At left, 135 Cherry Street, the home of fire victim Rose Cirrito. The photo is from 1939 (courtesy NYPL); the entire row of buildings was later demolished.
509 East 13th Street was the home to two Italian girls, Antonietta Pasqualicchio and Annie L’Abate, and an older Italian woman Annina Ardito, who all lost their lives that day. But that building has been replaced with a modern apartment.
Family and Friends
To grasp a disaster of this magnitude — at a vantage over one century later — you have to deal with it in generalities. The victims were mostly girls, mostly immigrants, mostly uneducated. However, by singling out a particular address, the individual tragedies come into focus. And oddly, you get to place that person’s life next to what inhabits that address today. In the case of the Lower East Side, some of these places are now restaurants, bars and luxury condos.
143 Essex Street was the home of two victims — two teenage brothers Max and Sam Lehrer from Austria.
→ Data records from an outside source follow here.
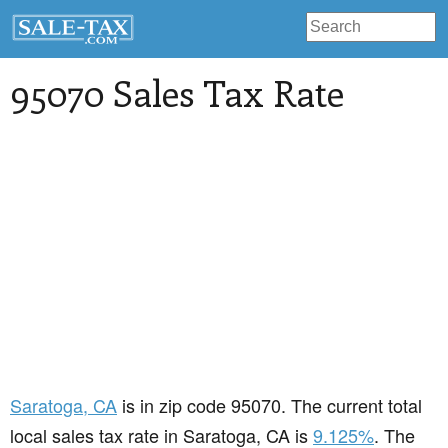
95070 Sales Tax Rate
Saratoga
, CA
is in zip code 95070. The current total
local sales tax rate in Saratoga, CA is
9.125%
. The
Both had arrived in the United States via Ellis Island in 1909; another Austrian,Sigmund Freud, also arrived at Ellis Island that year.
Young Jennie Stellino had lived in New York since she was 12 years old; she died in the blaze at age 16. She walked to the factory every day from her home at 315 Bowery, one of the few with a fairly easy commute. Jennie survived the blaze but died from her burns three days later. Decades later, the building at that address became internationally renown for the tenant at its ground floor, CBGB’s.
I’m not sure there’s even a 35 Second Avenue anymore. The street is inhabited by a diner and a few bars today; the Anthology Film Archives sits across the street. But it was the home to three women who lost their lives that day — Catherine Malteseand her two daughters.